Start of SUPPLIED RECORDS

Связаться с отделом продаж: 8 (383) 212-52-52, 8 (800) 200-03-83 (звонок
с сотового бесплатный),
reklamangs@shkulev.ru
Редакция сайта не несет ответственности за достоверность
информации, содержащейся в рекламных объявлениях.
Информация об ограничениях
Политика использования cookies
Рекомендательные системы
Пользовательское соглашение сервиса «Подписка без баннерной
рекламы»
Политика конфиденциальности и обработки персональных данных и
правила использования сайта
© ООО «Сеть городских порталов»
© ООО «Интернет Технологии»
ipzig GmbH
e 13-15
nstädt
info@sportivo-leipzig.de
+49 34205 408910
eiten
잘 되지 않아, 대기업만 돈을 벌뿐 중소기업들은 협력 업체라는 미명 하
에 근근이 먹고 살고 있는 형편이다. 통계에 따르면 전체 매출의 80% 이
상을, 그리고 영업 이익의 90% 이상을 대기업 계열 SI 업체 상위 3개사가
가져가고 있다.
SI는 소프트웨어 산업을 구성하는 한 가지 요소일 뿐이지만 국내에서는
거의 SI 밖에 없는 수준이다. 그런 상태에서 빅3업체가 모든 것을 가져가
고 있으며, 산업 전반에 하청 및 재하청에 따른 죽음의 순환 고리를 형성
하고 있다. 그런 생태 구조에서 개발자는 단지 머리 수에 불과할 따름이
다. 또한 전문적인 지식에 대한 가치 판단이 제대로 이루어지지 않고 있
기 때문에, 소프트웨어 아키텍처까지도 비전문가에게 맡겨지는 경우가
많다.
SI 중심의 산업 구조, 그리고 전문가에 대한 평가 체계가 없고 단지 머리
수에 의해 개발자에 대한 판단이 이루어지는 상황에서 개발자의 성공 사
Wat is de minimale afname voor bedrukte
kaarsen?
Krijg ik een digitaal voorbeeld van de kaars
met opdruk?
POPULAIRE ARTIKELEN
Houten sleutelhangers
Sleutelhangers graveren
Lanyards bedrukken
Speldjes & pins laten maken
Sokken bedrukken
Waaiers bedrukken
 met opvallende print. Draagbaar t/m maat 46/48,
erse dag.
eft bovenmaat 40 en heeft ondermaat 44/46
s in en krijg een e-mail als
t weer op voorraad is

End of SUPPLIED RECORDS

■ **ASSIGNMENT**: Each record must be duplicated exactly, with none missing.

■ **SOLUTION TO THIS EXERCISE**:
Связаться с отделом продаж: 8 (383) 212-52-52, 8 (800) 200-03-83 (звонок
с сотового бесплатный),
reklamangs@shkulev.ru
Редакция сайта не несет ответственности за достоверность
информации, содержащейся в рекламных объявлениях.
Информация об ограничениях
Политика использования cookies
Рекомендательные системы
Пользовательское соглашение сервиса «Подписка без баннерной
рекламы»
Политика конфиденциальности и обработки персональных данных и
правила использования сайта
© ООО «Сеть городских порталов»
© ООО «Интернет Технологии»
ipzig GmbH
e 13-15
nstädt
info@sportivo-leipzig.de
+49 34205 408910
eiten
잘 되지 않아, 대기업만 돈을 벌뿐 중소기업들은 협력 업체라는 미명 하
에 근근이 먹고 살고 있는 형편이다. 통계에 따르면 전체 매출의 80% 이
상을, 그리고 영업 이익의 90% 이상을 대기업 계열 SI 업체 상위 3개사가
가져가고 있다.
SI는 소프트웨어 산업을 구성하는 한 가지 요소일 뿐이지만 국내에서는
거의 SI 밖에 없는 수준이다. 그런 상태에서 빅3업체가 모든 것을 가져가
고 있으며, 산업 전반에 하청 및 재하청에 따른 죽음의 순환 고리를 형성
하고 있다. 그런 생태 구조에서 개발자는 단지 머리 수에 불과할 따름이
다. 또한 전문적인 지식에 대한 가치 판단이 제대로 이루어지지 않고 있
기 때문에, 소프트웨어 아키텍처까지도 비전문가에게 맡겨지는 경우가
많다.
SI 중심의 산업 구조, 그리고 전문가에 대한 평가 체계가 없고 단지 머리
수에 의해 개발자에 대한 판단이 이루어지는 상황에서 개발자의 성공 사
Wat is de minimale afname voor bedrukte
kaarsen?
Krijg ik een digitaal voorbeeld van de kaars
met opdruk?
POPULAIRE ARTIKELEN
Houten sleutelhangers
Sleutelhangers graveren
Lanyards bedrukken
Speldjes & pins laten maken
Sokken bedrukken
Waaiers bedrukken
 met opvallende print. Draagbaar t/m maat 46/48,
erse dag.
eft bovenmaat 40 en heeft ondermaat 44/46
s in en krijg een e-mail als
t weer op voorraad is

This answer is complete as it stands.